## Exercise aim
Looking at the records below, please work out how many lines contain the word "Sciences" and give the number alone.
************
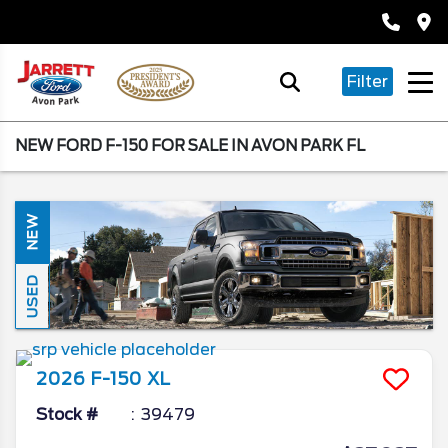
Filter
NEW FORD F-150 FOR SALE IN AVON PARK FL
NEW
USED
2026
F-150
XL
Stock #
39479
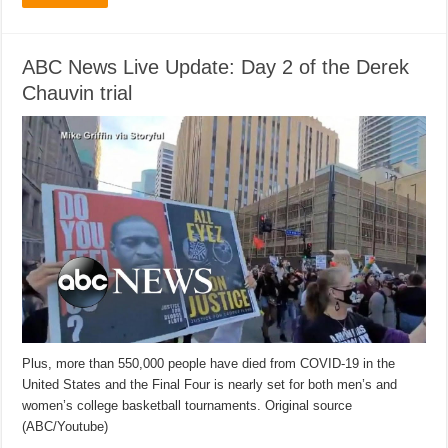
ABC News Live Update: Day 2 of the Derek
Chauvin trial
Plus, more than 550,000 people have died from COVID-19 in the
United States and the Final Four is nearly set for both men’s and
women’s college basketball tournaments. Original source
(ABC/Youtube)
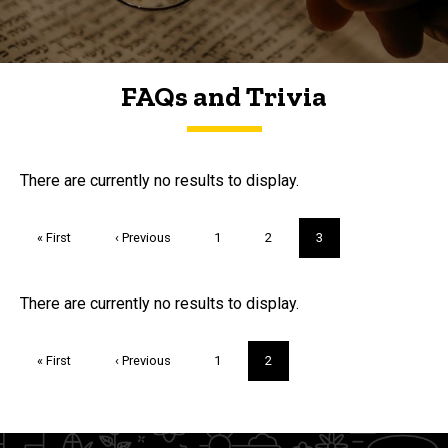
FAQs and Trivia
FAQs and Trivia
There are currently no results to display.
Pagination
First
« First
Previous
‹ Previous
Page
1
Page
2
Current
3
page
page
page
Trivia
There are currently no results to display.
Pagination
First
« First
Previous
‹ Previous
Page
1
Current
2
page
page
page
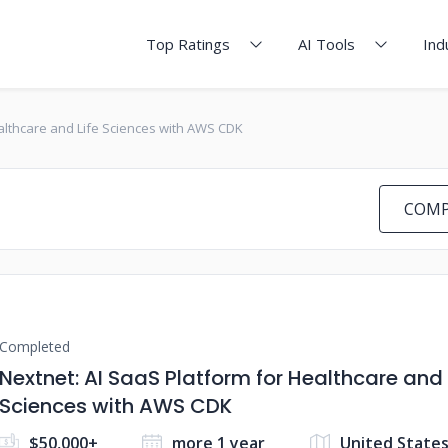
Top Ratings
AI Tools
Ind
ealthcare and Life Sciences with AWS CDK
COMP
Completed
Nextnet: AI SaaS Platform for Healthcare and 
Sciences with AWS CDK
$50,000+
more 1 year
United States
************
## Result of the task
2